From a medical perspective, the question of whether rather than to what degree a patient is conscious has serious ethical/practical importance. Basically, to treat a conscious patient you need his/her consent, for an unconscious one you don't, because you're excused for not getting it. So that variable, in a binary sense, is something every medical researcher is very aware of.
I agree that it is not ideal as a measure of how well someone is able to integrate information into his/her subjective worldmap (or however you want to define consciousness), but it is very available.
Basically, to treat a conscious patient you need his/her consent, for an unconscious one you don't, because you're excused for not getting it.
That's really stretching the word "basically". If a patient is unconscious and there's an urgent issue that will cause serious injury if not addressed and it can't wait until the patient regains consciousness and you did not have an opportunity to get consent while the patient was conscious, then you have an argument for not getting consent, but you can't go around treating unconscious patients willy-nilly.
This paper, or more often the New Scientist's exposition of it is being discussed online and is rather topical here. In a nutshell, stimulating one small but central area of the brain reversibly rendered one epilepsia patient unconscious without disrupting wakefulness. Impressively, this phenomenon has apparently been hypothesized before, just never tested (because it's hard and usually unethical). A quote from the New Scientist article (emphasis mine):
One electrode was positioned next to the claustrum, an area that had never been stimulated before.

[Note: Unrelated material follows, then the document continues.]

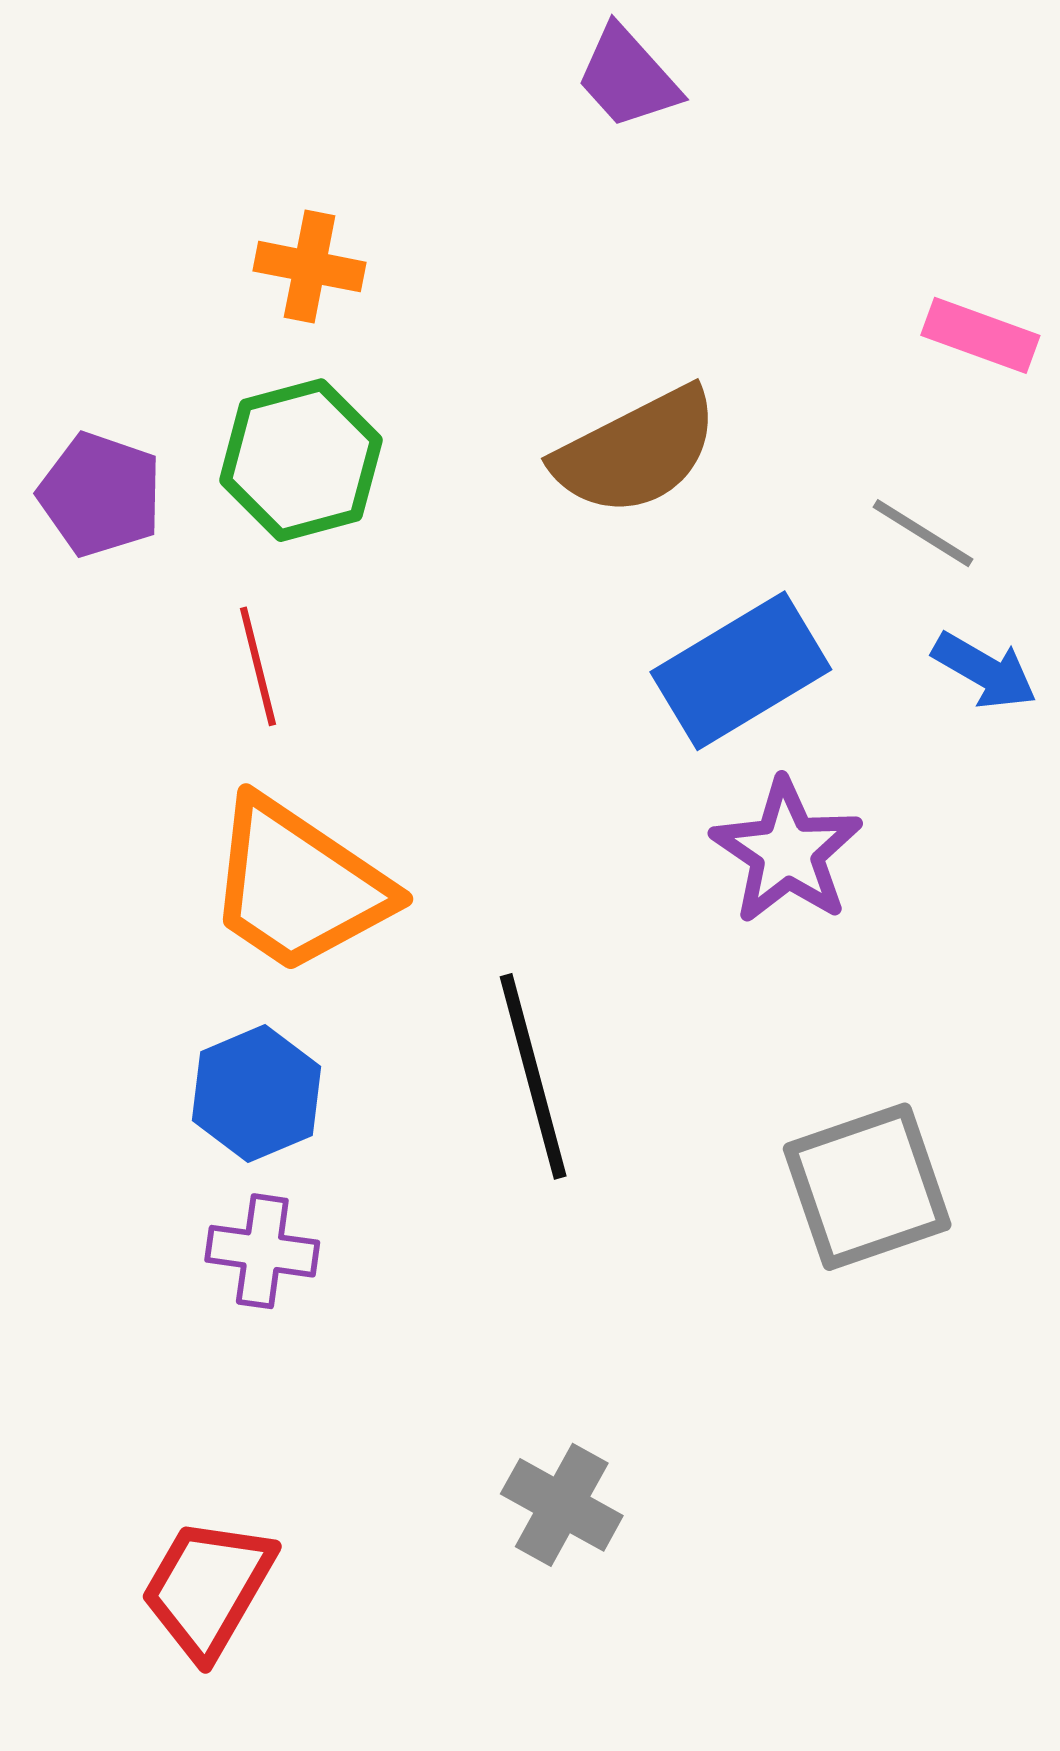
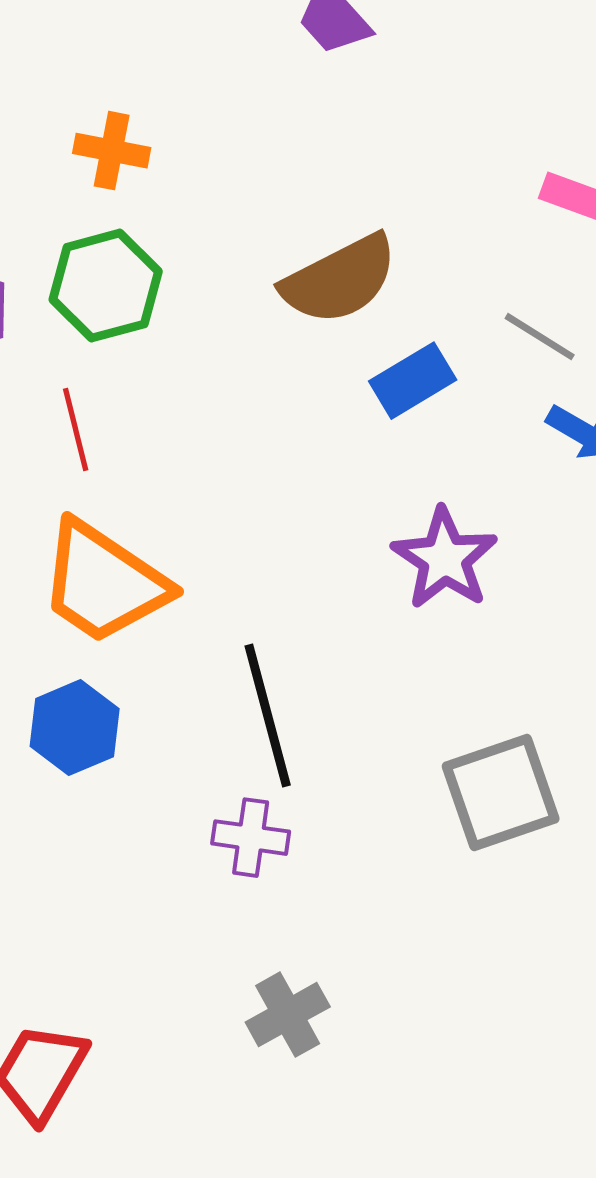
blue rectangle: (741, 671) -> (413, 381), moved, size x0.7
purple cross: (262, 1251) -> (251, 838), moved
gray cross: (562, 1505) -> (288, 1015), turned 32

When the team zapped the area with high frequency electrical impulses, the woman lost consciousness. She stopped reading and stared blankly into space, she didn't respond to auditory or visual commands and her breathing slowed. As soon as the stimulation stopped, she immediately regained consciousness with no memory of the event. The same thing happened every time the area was stimulated during two days of experiments (Epilepsy and Behavior, doi.org/tgn).
To confirm that they were affecting the woman's consciousness rather than just her ability to speak or move, the team asked her to repeat the word "house" or snap her fingers before the stimulation began. If the stimulation was disrupting a brain region responsible for movement or language she would have stopped moving or talking almost immediately. Instead, she gradually spoke more quietly or moved less and less until she drifted into unconsciousness. Since there was no sign of epileptic brain activity during or after the stimulation, the team is sure that it wasn't a side effect of a seizure.
If confirmed, this hints at several interesting points. For example, a complex enough brain is not sufficient for consciousness, a sort-of command and control structure is required, as well, even if relatively small. A low-consciousness state of late-stage dementia sufferers might be due to the damage specifically to the claustrum area, not just the overall brain deterioration. The researchers speculates that stimulating the area in vegetative-state patients might help "push them out of this state". From an AI research perspective, understanding the difference between wakefulness and consciousness might be interesting, too.